Era melhor ter medo, não é? (risos). Mas realmente não há grandes receios na sociedade civil. Para o mundo esta é uma situação grave, mas nós enfrentamos estas ameaças há 70 anos. Não é notícia para nós. Precisamos de estar preparados.

Há 43 anos que Taiwan e Portugal não mantêm relações bilaterais. O que espera em concreto de Portugal?

Tenho estado a observar a política externa portuguesa. Apoiou muito a Ucrânia. Taiwan está com Portugal, e também apoia a Ucrânia. Mas se estudarmos bem a política portuguesa, sabemos que nunca condena muito claramente outro país. Mas esperamos que não seja preciso chegar ao ponto de guerra em Taiwan. Durante este tempo temos de reforçar a nossa cooperação.

Desde 79, até agora, não assinámos qualquer acordo bilateral.

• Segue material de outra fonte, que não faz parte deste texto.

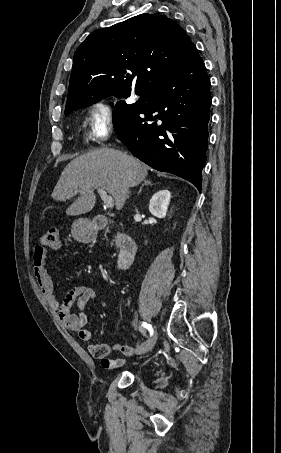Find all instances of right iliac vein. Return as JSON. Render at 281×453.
Segmentation results:
<instances>
[{"instance_id":"1","label":"right iliac vein","mask_w":281,"mask_h":453,"mask_svg":"<svg viewBox=\"0 0 281 453\" xmlns=\"http://www.w3.org/2000/svg\"><path fill=\"white\" fill-rule=\"evenodd\" d=\"M152 336L153 339H147L146 341H144L143 345H140L139 348L138 347L136 348V351L138 352L139 355H141V353L143 354L145 352H149V350H152V348L155 347L154 338L156 336L154 334Z\"/></svg>"}]
</instances>
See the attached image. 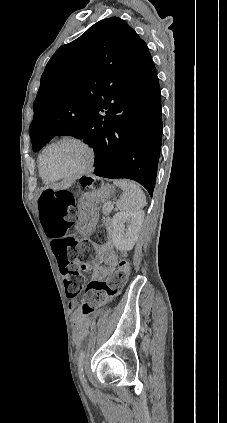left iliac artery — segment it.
I'll list each match as a JSON object with an SVG mask.
<instances>
[{
  "label": "left iliac artery",
  "mask_w": 227,
  "mask_h": 423,
  "mask_svg": "<svg viewBox=\"0 0 227 423\" xmlns=\"http://www.w3.org/2000/svg\"><path fill=\"white\" fill-rule=\"evenodd\" d=\"M85 357V351L82 350L78 356V373H79V378L81 381H83L84 379V375H83V360Z\"/></svg>",
  "instance_id": "obj_1"
}]
</instances>
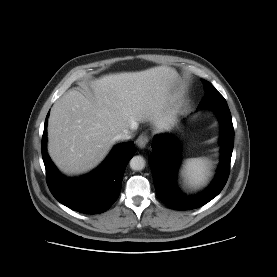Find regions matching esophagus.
<instances>
[{
	"label": "esophagus",
	"instance_id": "34e87169",
	"mask_svg": "<svg viewBox=\"0 0 277 277\" xmlns=\"http://www.w3.org/2000/svg\"><path fill=\"white\" fill-rule=\"evenodd\" d=\"M148 142H149V138L145 134L140 135L136 140L137 146L141 149L145 148Z\"/></svg>",
	"mask_w": 277,
	"mask_h": 277
}]
</instances>
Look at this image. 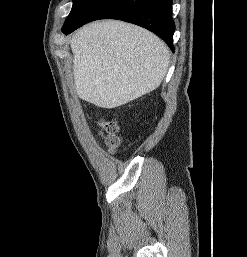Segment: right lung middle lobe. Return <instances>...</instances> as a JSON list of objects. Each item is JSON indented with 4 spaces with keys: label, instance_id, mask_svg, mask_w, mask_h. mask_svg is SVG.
<instances>
[{
    "label": "right lung middle lobe",
    "instance_id": "1",
    "mask_svg": "<svg viewBox=\"0 0 247 257\" xmlns=\"http://www.w3.org/2000/svg\"><path fill=\"white\" fill-rule=\"evenodd\" d=\"M93 0H73V7L64 25L74 23L86 11Z\"/></svg>",
    "mask_w": 247,
    "mask_h": 257
}]
</instances>
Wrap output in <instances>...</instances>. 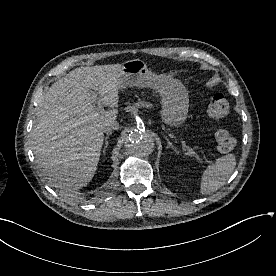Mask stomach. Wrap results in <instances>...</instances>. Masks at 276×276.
<instances>
[{
	"instance_id": "obj_1",
	"label": "stomach",
	"mask_w": 276,
	"mask_h": 276,
	"mask_svg": "<svg viewBox=\"0 0 276 276\" xmlns=\"http://www.w3.org/2000/svg\"><path fill=\"white\" fill-rule=\"evenodd\" d=\"M118 80L119 88L137 86L156 90L161 96V118L164 123L179 126L186 120L189 108L187 90L172 75L152 72L144 61L133 59L122 64Z\"/></svg>"
}]
</instances>
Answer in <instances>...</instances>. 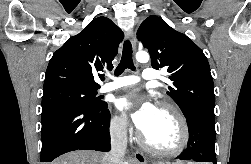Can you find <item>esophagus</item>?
Wrapping results in <instances>:
<instances>
[{
  "label": "esophagus",
  "instance_id": "34e87169",
  "mask_svg": "<svg viewBox=\"0 0 251 164\" xmlns=\"http://www.w3.org/2000/svg\"><path fill=\"white\" fill-rule=\"evenodd\" d=\"M127 37L129 38L133 50L136 49V33L134 31V29L130 30L127 33ZM134 159L139 163V164H146V158L144 156V154L142 152H140L139 150H135L133 153Z\"/></svg>",
  "mask_w": 251,
  "mask_h": 164
}]
</instances>
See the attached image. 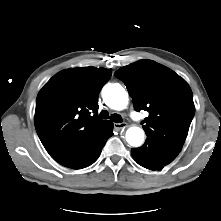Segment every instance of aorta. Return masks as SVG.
I'll return each mask as SVG.
<instances>
[{
    "label": "aorta",
    "instance_id": "762f6f07",
    "mask_svg": "<svg viewBox=\"0 0 221 221\" xmlns=\"http://www.w3.org/2000/svg\"><path fill=\"white\" fill-rule=\"evenodd\" d=\"M102 96L107 106L114 110H123L128 104V93L118 83L104 86ZM126 141L133 147H139L144 142V131L139 127H130L126 131Z\"/></svg>",
    "mask_w": 221,
    "mask_h": 221
}]
</instances>
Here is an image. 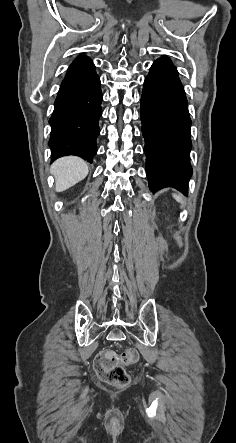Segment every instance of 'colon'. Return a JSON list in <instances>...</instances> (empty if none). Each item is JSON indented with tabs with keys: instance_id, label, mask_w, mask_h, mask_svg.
Segmentation results:
<instances>
[{
	"instance_id": "obj_1",
	"label": "colon",
	"mask_w": 236,
	"mask_h": 443,
	"mask_svg": "<svg viewBox=\"0 0 236 443\" xmlns=\"http://www.w3.org/2000/svg\"><path fill=\"white\" fill-rule=\"evenodd\" d=\"M138 360V352L135 349H127L121 355L112 351L99 354L94 362V369L98 377L111 385L124 387L129 384L130 377L125 365L133 364Z\"/></svg>"
}]
</instances>
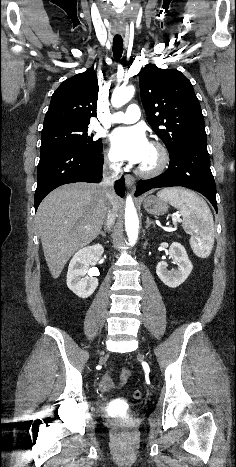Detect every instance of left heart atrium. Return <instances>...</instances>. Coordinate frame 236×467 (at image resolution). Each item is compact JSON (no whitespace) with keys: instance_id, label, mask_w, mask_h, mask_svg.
<instances>
[{"instance_id":"obj_1","label":"left heart atrium","mask_w":236,"mask_h":467,"mask_svg":"<svg viewBox=\"0 0 236 467\" xmlns=\"http://www.w3.org/2000/svg\"><path fill=\"white\" fill-rule=\"evenodd\" d=\"M114 154L119 160L141 164L150 149L144 130L139 126L119 127L111 134Z\"/></svg>"}]
</instances>
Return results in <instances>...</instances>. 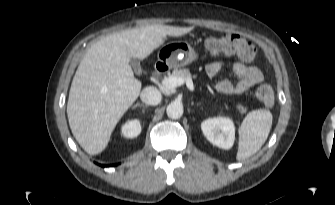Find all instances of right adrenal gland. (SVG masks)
I'll list each match as a JSON object with an SVG mask.
<instances>
[{
	"mask_svg": "<svg viewBox=\"0 0 335 205\" xmlns=\"http://www.w3.org/2000/svg\"><path fill=\"white\" fill-rule=\"evenodd\" d=\"M136 107H143V108H147V105H144V104H141V103H136L133 108H136Z\"/></svg>",
	"mask_w": 335,
	"mask_h": 205,
	"instance_id": "right-adrenal-gland-1",
	"label": "right adrenal gland"
}]
</instances>
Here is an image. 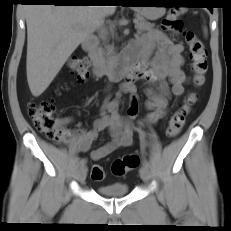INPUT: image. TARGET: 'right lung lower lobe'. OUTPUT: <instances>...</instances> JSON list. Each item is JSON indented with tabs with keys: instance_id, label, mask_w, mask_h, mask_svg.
I'll use <instances>...</instances> for the list:
<instances>
[{
	"instance_id": "right-lung-lower-lobe-1",
	"label": "right lung lower lobe",
	"mask_w": 231,
	"mask_h": 231,
	"mask_svg": "<svg viewBox=\"0 0 231 231\" xmlns=\"http://www.w3.org/2000/svg\"><path fill=\"white\" fill-rule=\"evenodd\" d=\"M28 3H51L54 5H85L83 0H24Z\"/></svg>"
}]
</instances>
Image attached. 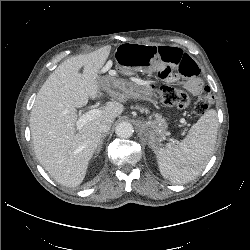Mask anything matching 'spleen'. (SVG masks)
I'll return each mask as SVG.
<instances>
[{"instance_id":"obj_1","label":"spleen","mask_w":250,"mask_h":250,"mask_svg":"<svg viewBox=\"0 0 250 250\" xmlns=\"http://www.w3.org/2000/svg\"><path fill=\"white\" fill-rule=\"evenodd\" d=\"M217 130V113L211 109L191 127L179 145L157 149L155 154L161 175L174 184H185L198 176L214 151Z\"/></svg>"}]
</instances>
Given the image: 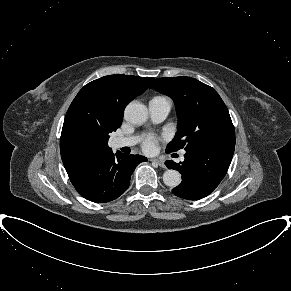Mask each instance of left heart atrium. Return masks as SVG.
<instances>
[{"label": "left heart atrium", "mask_w": 291, "mask_h": 291, "mask_svg": "<svg viewBox=\"0 0 291 291\" xmlns=\"http://www.w3.org/2000/svg\"><path fill=\"white\" fill-rule=\"evenodd\" d=\"M158 144V138L155 135H147L143 141V149L148 153H152L156 150Z\"/></svg>", "instance_id": "39dd6f15"}]
</instances>
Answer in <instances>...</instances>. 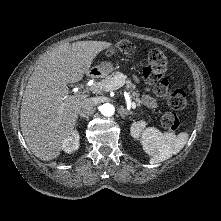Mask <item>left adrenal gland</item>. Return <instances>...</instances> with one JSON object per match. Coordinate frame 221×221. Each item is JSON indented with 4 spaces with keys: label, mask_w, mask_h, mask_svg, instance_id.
Returning a JSON list of instances; mask_svg holds the SVG:
<instances>
[{
    "label": "left adrenal gland",
    "mask_w": 221,
    "mask_h": 221,
    "mask_svg": "<svg viewBox=\"0 0 221 221\" xmlns=\"http://www.w3.org/2000/svg\"><path fill=\"white\" fill-rule=\"evenodd\" d=\"M119 113H120V116L122 117V119H125V116H127V115H133L132 111H127L122 106L119 109Z\"/></svg>",
    "instance_id": "1"
}]
</instances>
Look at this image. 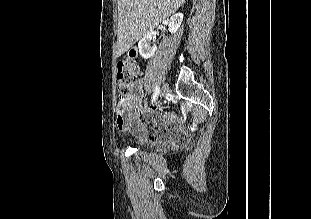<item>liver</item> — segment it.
Masks as SVG:
<instances>
[{"label":"liver","instance_id":"obj_1","mask_svg":"<svg viewBox=\"0 0 311 219\" xmlns=\"http://www.w3.org/2000/svg\"><path fill=\"white\" fill-rule=\"evenodd\" d=\"M185 0H118L117 56L175 13Z\"/></svg>","mask_w":311,"mask_h":219}]
</instances>
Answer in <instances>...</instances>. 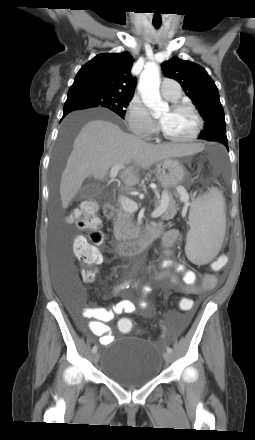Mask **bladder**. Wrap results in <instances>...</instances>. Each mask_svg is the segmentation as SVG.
<instances>
[{"label": "bladder", "instance_id": "31cf9c89", "mask_svg": "<svg viewBox=\"0 0 255 440\" xmlns=\"http://www.w3.org/2000/svg\"><path fill=\"white\" fill-rule=\"evenodd\" d=\"M126 344L112 341L106 345L102 373L117 385L135 390L152 382L162 368V354L149 341L122 338Z\"/></svg>", "mask_w": 255, "mask_h": 440}]
</instances>
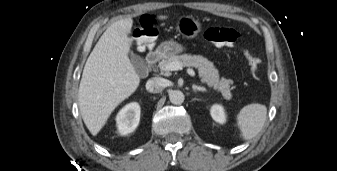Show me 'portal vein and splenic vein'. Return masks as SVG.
Instances as JSON below:
<instances>
[{
	"instance_id": "1",
	"label": "portal vein and splenic vein",
	"mask_w": 337,
	"mask_h": 171,
	"mask_svg": "<svg viewBox=\"0 0 337 171\" xmlns=\"http://www.w3.org/2000/svg\"><path fill=\"white\" fill-rule=\"evenodd\" d=\"M182 66L178 62H170L169 64L166 65V70L167 71H176V70H181ZM187 73L194 77L195 76V71L193 69H187Z\"/></svg>"
}]
</instances>
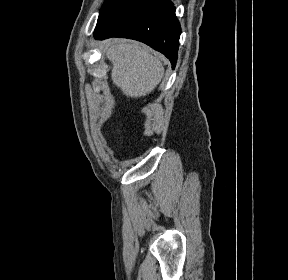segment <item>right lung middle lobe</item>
<instances>
[{
  "instance_id": "1",
  "label": "right lung middle lobe",
  "mask_w": 288,
  "mask_h": 280,
  "mask_svg": "<svg viewBox=\"0 0 288 280\" xmlns=\"http://www.w3.org/2000/svg\"><path fill=\"white\" fill-rule=\"evenodd\" d=\"M124 0H106L105 3L103 4L99 16H101L104 12H106L108 9L113 7L114 5L121 3Z\"/></svg>"
}]
</instances>
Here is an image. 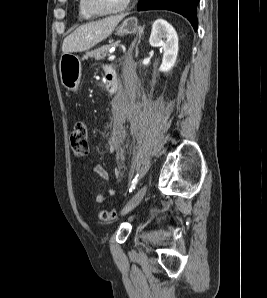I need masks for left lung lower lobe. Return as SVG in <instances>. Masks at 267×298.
I'll return each mask as SVG.
<instances>
[{
	"label": "left lung lower lobe",
	"mask_w": 267,
	"mask_h": 298,
	"mask_svg": "<svg viewBox=\"0 0 267 298\" xmlns=\"http://www.w3.org/2000/svg\"><path fill=\"white\" fill-rule=\"evenodd\" d=\"M199 0H139L138 11L144 10H171L186 17L197 30L198 20L196 8Z\"/></svg>",
	"instance_id": "1"
}]
</instances>
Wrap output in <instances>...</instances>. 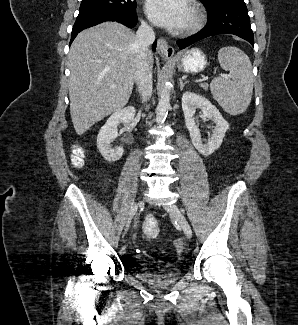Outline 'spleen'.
<instances>
[{"instance_id":"obj_1","label":"spleen","mask_w":298,"mask_h":325,"mask_svg":"<svg viewBox=\"0 0 298 325\" xmlns=\"http://www.w3.org/2000/svg\"><path fill=\"white\" fill-rule=\"evenodd\" d=\"M218 60L224 70H229L231 80L213 78L210 90L213 98L229 114H241L248 108L253 92V72L249 56L237 46H222Z\"/></svg>"}]
</instances>
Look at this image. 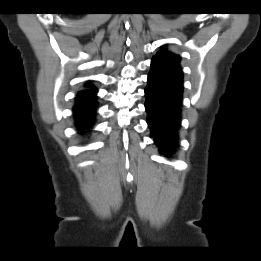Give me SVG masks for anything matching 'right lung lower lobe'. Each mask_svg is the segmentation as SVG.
<instances>
[{
  "label": "right lung lower lobe",
  "mask_w": 261,
  "mask_h": 261,
  "mask_svg": "<svg viewBox=\"0 0 261 261\" xmlns=\"http://www.w3.org/2000/svg\"><path fill=\"white\" fill-rule=\"evenodd\" d=\"M90 87V86H89ZM96 88H88L78 93L73 108L75 123L85 133L92 127L96 110Z\"/></svg>",
  "instance_id": "98d812e1"
}]
</instances>
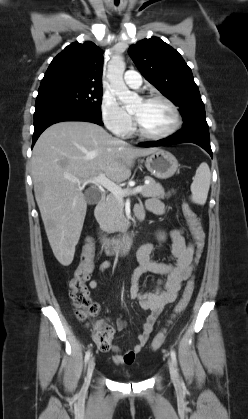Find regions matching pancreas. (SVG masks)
<instances>
[{"label":"pancreas","instance_id":"obj_1","mask_svg":"<svg viewBox=\"0 0 248 419\" xmlns=\"http://www.w3.org/2000/svg\"><path fill=\"white\" fill-rule=\"evenodd\" d=\"M145 180L149 184L142 186L141 195L143 197H158L164 198L170 196V192L165 194L161 184L157 183L152 177L146 176ZM123 200L117 198L113 194L107 196L103 206L102 217L99 219L101 228L107 233H114L123 231L127 226V220L123 213Z\"/></svg>","mask_w":248,"mask_h":419}]
</instances>
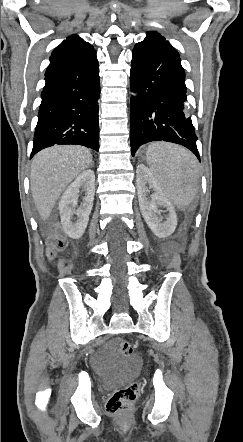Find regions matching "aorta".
<instances>
[{
	"instance_id": "aorta-1",
	"label": "aorta",
	"mask_w": 243,
	"mask_h": 442,
	"mask_svg": "<svg viewBox=\"0 0 243 442\" xmlns=\"http://www.w3.org/2000/svg\"><path fill=\"white\" fill-rule=\"evenodd\" d=\"M133 95L136 97L137 96V92L133 93Z\"/></svg>"
}]
</instances>
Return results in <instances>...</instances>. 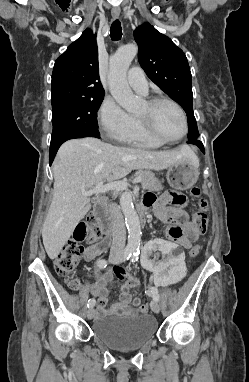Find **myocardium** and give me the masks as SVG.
<instances>
[{
	"label": "myocardium",
	"mask_w": 249,
	"mask_h": 382,
	"mask_svg": "<svg viewBox=\"0 0 249 382\" xmlns=\"http://www.w3.org/2000/svg\"><path fill=\"white\" fill-rule=\"evenodd\" d=\"M161 103L170 104L174 108H176V110L179 112L181 119H182V122H183V132L179 137L174 138V139L162 137L157 132V130L155 129L154 124H153L150 117H145V118L138 117V120H139L141 127H142L143 131L145 132V134L147 136H149L150 138H152L153 140H155L156 142L161 143V144L177 143V142L181 141L188 133L187 115H186L184 109L182 108V106L178 102H176L175 100L170 99L168 97L159 96V97L151 98V99L146 101V104L148 105V107L150 109L155 108L157 105H159Z\"/></svg>",
	"instance_id": "myocardium-1"
}]
</instances>
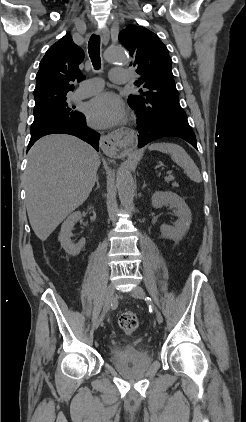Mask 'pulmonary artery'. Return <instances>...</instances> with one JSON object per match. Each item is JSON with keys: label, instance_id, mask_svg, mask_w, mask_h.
Instances as JSON below:
<instances>
[{"label": "pulmonary artery", "instance_id": "pulmonary-artery-1", "mask_svg": "<svg viewBox=\"0 0 246 422\" xmlns=\"http://www.w3.org/2000/svg\"><path fill=\"white\" fill-rule=\"evenodd\" d=\"M111 80L117 84H125L129 81V73L125 69L115 68L111 71ZM103 88V81L100 78H91L83 81L74 92L73 98L84 99L98 93Z\"/></svg>", "mask_w": 246, "mask_h": 422}]
</instances>
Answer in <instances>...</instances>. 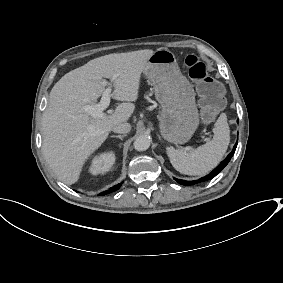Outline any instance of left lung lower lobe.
Masks as SVG:
<instances>
[{
	"label": "left lung lower lobe",
	"instance_id": "obj_1",
	"mask_svg": "<svg viewBox=\"0 0 283 283\" xmlns=\"http://www.w3.org/2000/svg\"><path fill=\"white\" fill-rule=\"evenodd\" d=\"M237 147V142L234 145V148L232 150V152L227 156V158L225 160H223L220 165H218L210 174L206 175L205 177H202L198 180H193V181H186V180H180V179H176L174 178L179 184L181 185H194L197 183H201V182H205L208 181L210 179H212L213 177H215L219 172H221L223 170V168L228 164V162L230 161V159L232 158V156L234 155V152L236 150Z\"/></svg>",
	"mask_w": 283,
	"mask_h": 283
}]
</instances>
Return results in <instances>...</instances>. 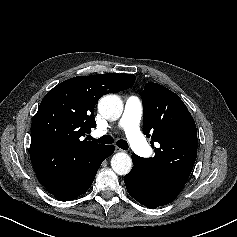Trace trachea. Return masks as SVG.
Returning a JSON list of instances; mask_svg holds the SVG:
<instances>
[{"mask_svg": "<svg viewBox=\"0 0 237 237\" xmlns=\"http://www.w3.org/2000/svg\"><path fill=\"white\" fill-rule=\"evenodd\" d=\"M98 143H102V144H112L114 142V139L110 136V135H105L100 137L99 139H93ZM117 146L123 150H127L128 149V143L127 141L120 139L116 142Z\"/></svg>", "mask_w": 237, "mask_h": 237, "instance_id": "trachea-1", "label": "trachea"}]
</instances>
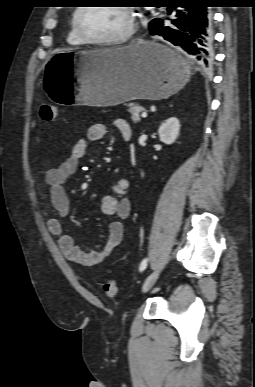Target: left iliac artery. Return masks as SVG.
<instances>
[{
    "label": "left iliac artery",
    "instance_id": "left-iliac-artery-1",
    "mask_svg": "<svg viewBox=\"0 0 255 387\" xmlns=\"http://www.w3.org/2000/svg\"><path fill=\"white\" fill-rule=\"evenodd\" d=\"M147 262H148V259L145 258L142 260L140 266H139V270L140 272H143L145 269H146V266H147Z\"/></svg>",
    "mask_w": 255,
    "mask_h": 387
}]
</instances>
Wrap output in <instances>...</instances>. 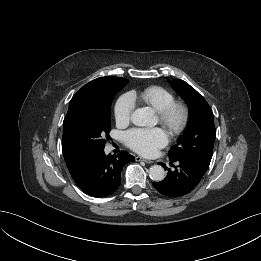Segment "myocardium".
<instances>
[{
	"mask_svg": "<svg viewBox=\"0 0 261 261\" xmlns=\"http://www.w3.org/2000/svg\"><path fill=\"white\" fill-rule=\"evenodd\" d=\"M158 121L170 134L178 135L187 126L189 121V108L181 101H174L166 108L157 112Z\"/></svg>",
	"mask_w": 261,
	"mask_h": 261,
	"instance_id": "f54148a6",
	"label": "myocardium"
}]
</instances>
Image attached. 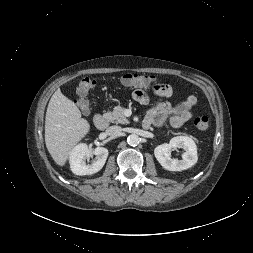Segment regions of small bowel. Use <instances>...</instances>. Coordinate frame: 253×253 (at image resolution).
Instances as JSON below:
<instances>
[{
	"label": "small bowel",
	"mask_w": 253,
	"mask_h": 253,
	"mask_svg": "<svg viewBox=\"0 0 253 253\" xmlns=\"http://www.w3.org/2000/svg\"><path fill=\"white\" fill-rule=\"evenodd\" d=\"M152 92L162 99H168L172 96L173 89L168 84H155L152 86ZM132 96L140 104H148L149 102L148 94L142 89H136ZM196 103L197 99L193 95L188 96L177 105H173L168 101H162L148 110L144 124L147 126H161L166 121H169L171 126L178 128L192 118V110Z\"/></svg>",
	"instance_id": "1"
}]
</instances>
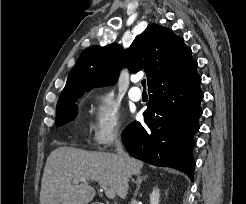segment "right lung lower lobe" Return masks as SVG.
Listing matches in <instances>:
<instances>
[{
  "label": "right lung lower lobe",
  "mask_w": 246,
  "mask_h": 204,
  "mask_svg": "<svg viewBox=\"0 0 246 204\" xmlns=\"http://www.w3.org/2000/svg\"><path fill=\"white\" fill-rule=\"evenodd\" d=\"M197 62L152 82L144 122H133L122 138L128 153L144 162L176 168L193 180V135L202 115Z\"/></svg>",
  "instance_id": "obj_1"
}]
</instances>
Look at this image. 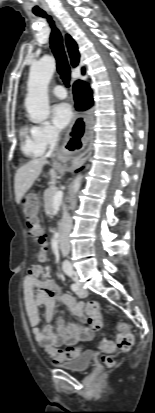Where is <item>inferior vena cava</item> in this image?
<instances>
[{"label":"inferior vena cava","instance_id":"inferior-vena-cava-1","mask_svg":"<svg viewBox=\"0 0 155 413\" xmlns=\"http://www.w3.org/2000/svg\"><path fill=\"white\" fill-rule=\"evenodd\" d=\"M57 142H58V133L52 132L49 138L50 146H49L48 154H52V152L54 151L56 147ZM60 229H61V235H60L61 251H62L63 256H67L70 251L69 234L72 229V219L67 212L63 216Z\"/></svg>","mask_w":155,"mask_h":413}]
</instances>
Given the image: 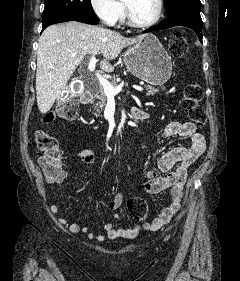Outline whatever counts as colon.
Here are the masks:
<instances>
[{"label": "colon", "mask_w": 240, "mask_h": 281, "mask_svg": "<svg viewBox=\"0 0 240 281\" xmlns=\"http://www.w3.org/2000/svg\"><path fill=\"white\" fill-rule=\"evenodd\" d=\"M170 53L175 57H185L188 53V44L181 33H174L169 41ZM203 89L197 82L188 83L183 90L182 107L188 114L189 119L203 127L206 124V114L201 106ZM77 114V103L75 100L60 102L54 111L48 113L44 123H50L56 118L73 120ZM35 140L40 154V164L47 175L54 176L61 166V154L57 139L48 131L39 129L35 133ZM127 209L130 215L137 221H143L147 215V204L139 197L127 200Z\"/></svg>", "instance_id": "1"}]
</instances>
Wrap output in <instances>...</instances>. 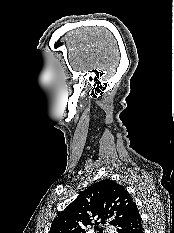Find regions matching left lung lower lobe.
I'll return each mask as SVG.
<instances>
[{
  "mask_svg": "<svg viewBox=\"0 0 174 233\" xmlns=\"http://www.w3.org/2000/svg\"><path fill=\"white\" fill-rule=\"evenodd\" d=\"M117 230L118 233H144L139 212L135 213L129 220L121 224Z\"/></svg>",
  "mask_w": 174,
  "mask_h": 233,
  "instance_id": "0a47b994",
  "label": "left lung lower lobe"
}]
</instances>
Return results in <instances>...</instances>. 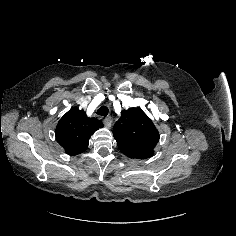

A nossa relação precisa de avançar.

Não temos negócios muito significativos com Portugal. No ano passado, chegámos aos 720 milhões, em valores. Não é muito. Mas com a capacidade de Portugal podemos avançar mais.

Uma coisa que podemos fazer: turismo. Antes da pandemia, Portugal recebia 24 milhões de turistas. E agora está a recuperar. Taiwan também. Tem uma população de 24 milhões, mas 16 milhões viajam pelo mundo anualmente (antes da pandemia). Se conseguirmos trabalhar bem, se conseguirmos atrair esses 16 milhões de turistas de Taiwan a vir até Portugal, o turismo de Portugal ficaria muito beneficiado.  

Vamos sonhar, depois a obra nasce (risos).